Web scraping public information
In this article I’m going to discuss the technical problems of getting public information from a website ie not from API
My specific use case is I do work with a Human Rights Organisation who document human rights issues. Often there are social media images/video which can be used as future evidence.
Depending on the region eg Ukraine, Myanmar there are more popular networks.

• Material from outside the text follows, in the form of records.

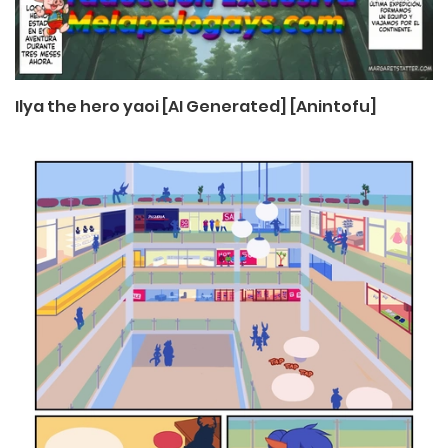
Ilya the hero yaoi [AI Generated] [Anintofu]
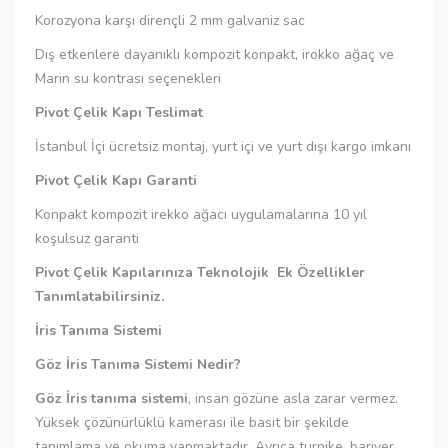
Korozyona karşı dirençli 2 mm galvaniz sac
Dış etkenlere dayanıklı kompozit konpakt, irokko ağaç ve
Marin su kontrası seçenekleri
Pivot Çelik Kapı Teslimat
İstanbul İçi ücretsiz montaj, yurt içi ve yurt dışı kargo imkanı
Pivot Çelik Kapı Garanti
Konpakt kompozit irekko ağacı uygulamalarına 10 yıl
koşulsuz garanti
Pivot Çelik Kapılarınıza Teknolojik Ek Özellikler
Tanımlatabilirsiniz.
İris Tanıma Sistemi
Göz İris Tanıma Sistemi Nedir?
Göz İris tanıma sistemi
, insan gözüne asla zarar vermez.
Yüksek çözünürlüklü kamerası ile basit bir şekilde
tanımlama ve okuma yapmaktadır. Ayrıca turnike, bariyer,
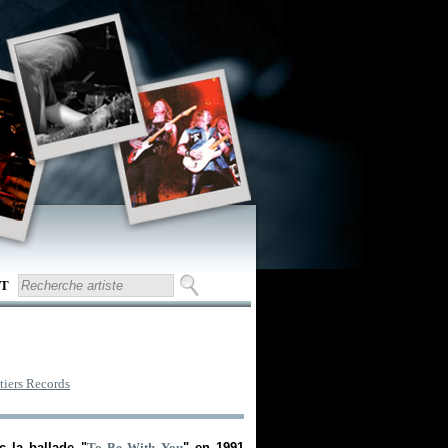
T
n
tiers Records
 la ballade "
To Be With You
" en 1991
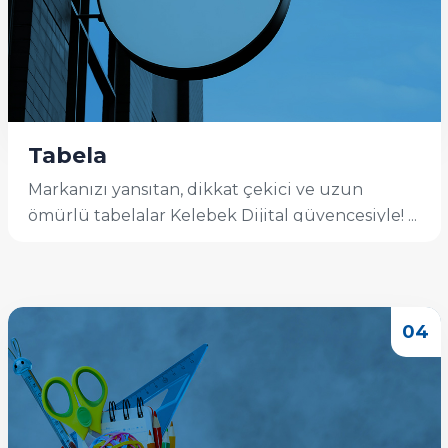
Tabela
Markanızı yansıtan, dikkat çekici ve uzun
ömürlü tabelalar Kelebek Dijital güvencesiyle! ...
İncele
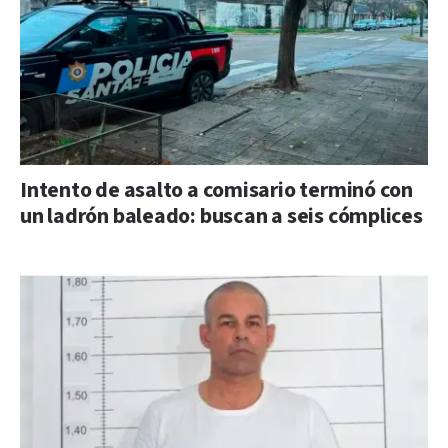
Intento de asalto a comisario terminó con
un ladrón baleado: buscan a seis cómplices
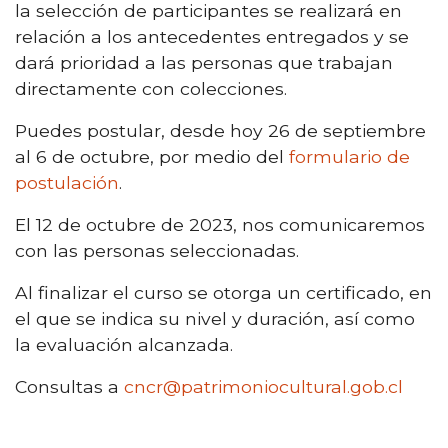
la selección de participantes se realizará en
relación a los antecedentes entregados y se
dará prioridad a las personas que trabajan
directamente con colecciones.
Puedes postular, desde hoy 26 de septiembre
al 6 de octubre, por medio del
formulario de
postulación
.
El
12 de octubre de 2023
, nos comunicaremos
con las personas seleccionadas.
Al finalizar el curso se otorga un certificado, en
el que se indica su nivel y duración, así como
la evaluación alcanzada.
Consultas a
cncr@patrimoniocultural.gob.cl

I’m more focussed on Myanmar so in order of importance:
Investigators find the social media articles then have to:
- Create a new row in a Google Sheet
- Enter the URL into Link Column in spreadsheet
- Manually download the image or video from the social media site
- Create a new folder in Google Drive with a Case Number
- Copy downloaded media to Google Drive
- Make a hash of the image using this to prove it hasn’t been altered after that date
- Tweet the hash (treating Twitter like Blockchain as it should never disappear)
Then later on there are checks where the hash is duplicated etc
With some automation after manually
- Creating a new row and entering the case number
- Enter URL into a special link columnb
The automation does:
- Script reads url from sheet
- Downloads the image(s) or video(s) from website eg facebook
- Creates a new folder in Google Drive (todo)
- Saves original media to cloud storage in case number folder (todo)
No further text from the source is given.